А они именно так и жили. С того дня, как в лесу, возле села Хворостинино, обнаружили небольшие земляные холмики с короткими, вросшими глубоко в землю, деревянными крестами.
Это было — как тревожный набат в сердце!
Ласково, нежно пригревало солнце, чуть заметно гнулись под летним ветром молоденькие березки. Валерий с товарищами шел по лесу. Они оказались в этом месте совершенно случайно — возвращаясь с работы, решили сократить путь к казарме. Помнит, что спорили о какой-то книге, нисколько не обращая внимания на шелест березок, безжалостно приминая грубыми кирзачами высокую, густую траву. И Валерий спорил. Горячо, почти до хрипоты, доказывая что-то своё, пока не ткнулся сапогом в небольшой земляной холмик, чуть видневшийся из густой травы. Слабыми контурами на деревянной доске выделялась пятиконечная звездочка, вырезанная, видно, второпях, и почти у самой земли — несколько букв и цифры: «1921–1941».
Парни столпились возле могилы, пытаясь прочесть буквы, «…тинин Ива… Михаил…» — медленно выговорил Валерий, вглядываясь в едва понятные знаки. Стоявший рядом сержант Маслов сказал тихо:
— Никто не наведывается… А лежит наш брат — солдат…
И словно обрели особое — от сердца — видение, впервые, может быть, по-настоящему понимая, какой ценой заплачено за их право спокойно ступать по мягкой, высокой траве, зеленой и нежной, слушать тихий шелест берез и, подставив лицо огромному теплому солнцу, всей грудью вдыхать сладкий воздух родной земли!…
А справа и слева от этой могилы виднелись ещё холмики, и над каждым в надписи последняя цифра стояла одна — «1941».
На комсомольском собрании, организованном в тот же вечер, Мелех предложил соорудить памятник безвестным воинам, похороненным в лесу.
— Только — не в лесу, а в селе, на самом видном месте! — сказал секретарь комитета комсомола части. — И построим его из сэкономленных материалов в свободное от работы время!
«Да-а… Имели полное право сказать тогда: «молодо — не зелено», — подумал Валерий.
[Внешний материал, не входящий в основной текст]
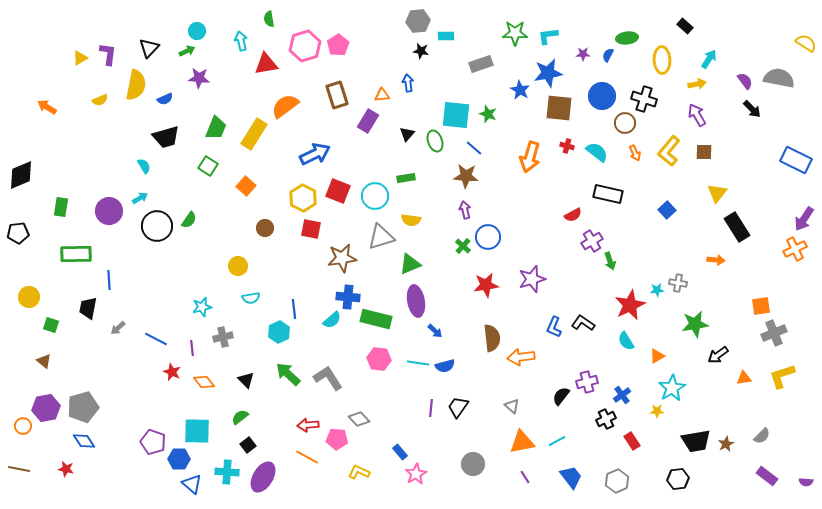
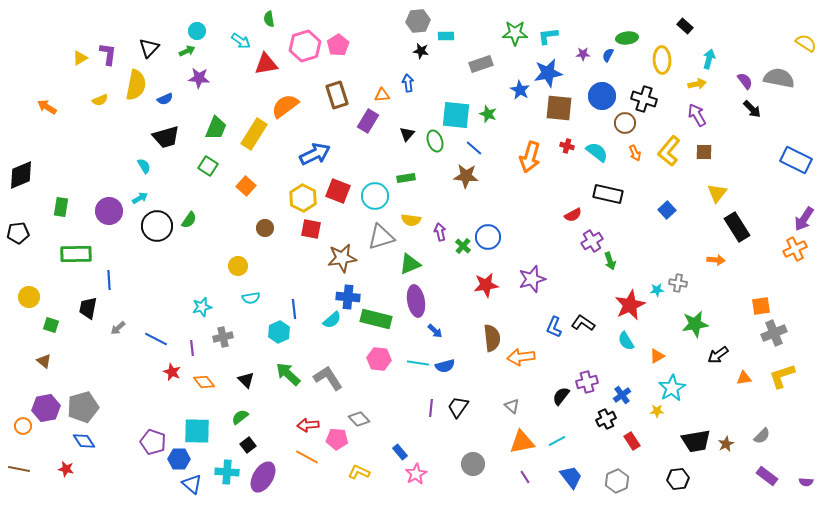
cyan arrow at (241, 41): rotated 138 degrees clockwise
cyan arrow at (709, 59): rotated 18 degrees counterclockwise
purple arrow at (465, 210): moved 25 px left, 22 px down
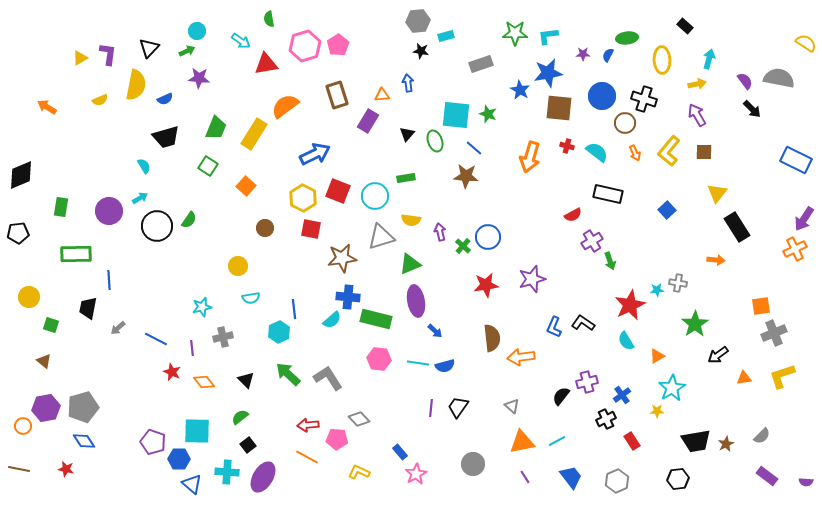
cyan rectangle at (446, 36): rotated 14 degrees counterclockwise
green star at (695, 324): rotated 24 degrees counterclockwise
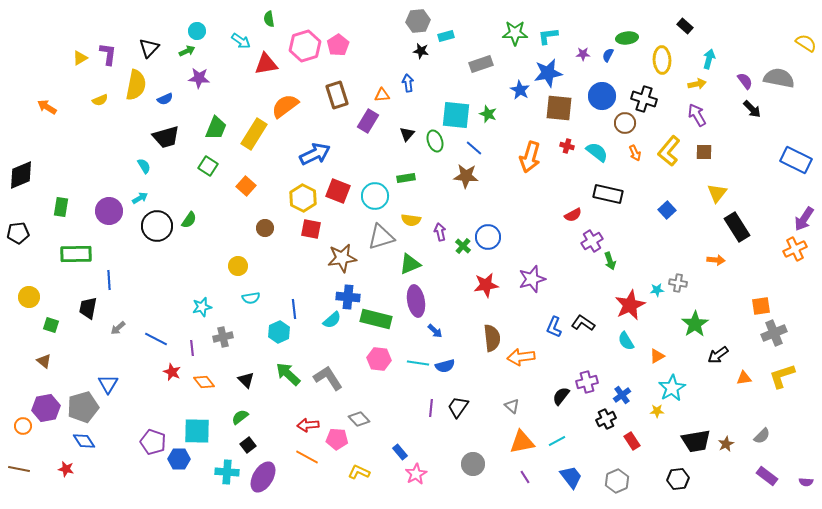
blue triangle at (192, 484): moved 84 px left, 100 px up; rotated 20 degrees clockwise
Из самых лучших, самых достойных создали специальную группу. А в их бригадах товарищи, заменившие ушедших на сооружение памятника, давали за смену двойную норму. Если нужно было идти в наряд, обращались к старшине: «Мы пойдем вместо него…» И это после напряженнейшего трудового дня, когда казалось — и сил-то хватит лишь на то, чтобы добраться до койки!
…Валерию тогда досталось, пожалуй, самое сложное задание: вместе с работниками военкомата, сельсовета и красными следопытами устанавливать имена погибших. Опыта в этой работе ни у кого из них не было. Валерий нередко просто терялся, когда на одного и того же человека приходило несколько документов с различными датами его рождения и гибели, различным написанием имени или отчества, а то и фамилии. Писем, запросов написал он сотни…
В большом и казавшемся из-за этого пустым цехе шел ремонт. Под высокими сводами гулял ветер, от каменных стен веяло ледяным холодом. В одном из дальних углов несколько военных строителей обкладывали кирпичом фундамент, монтировали трубы.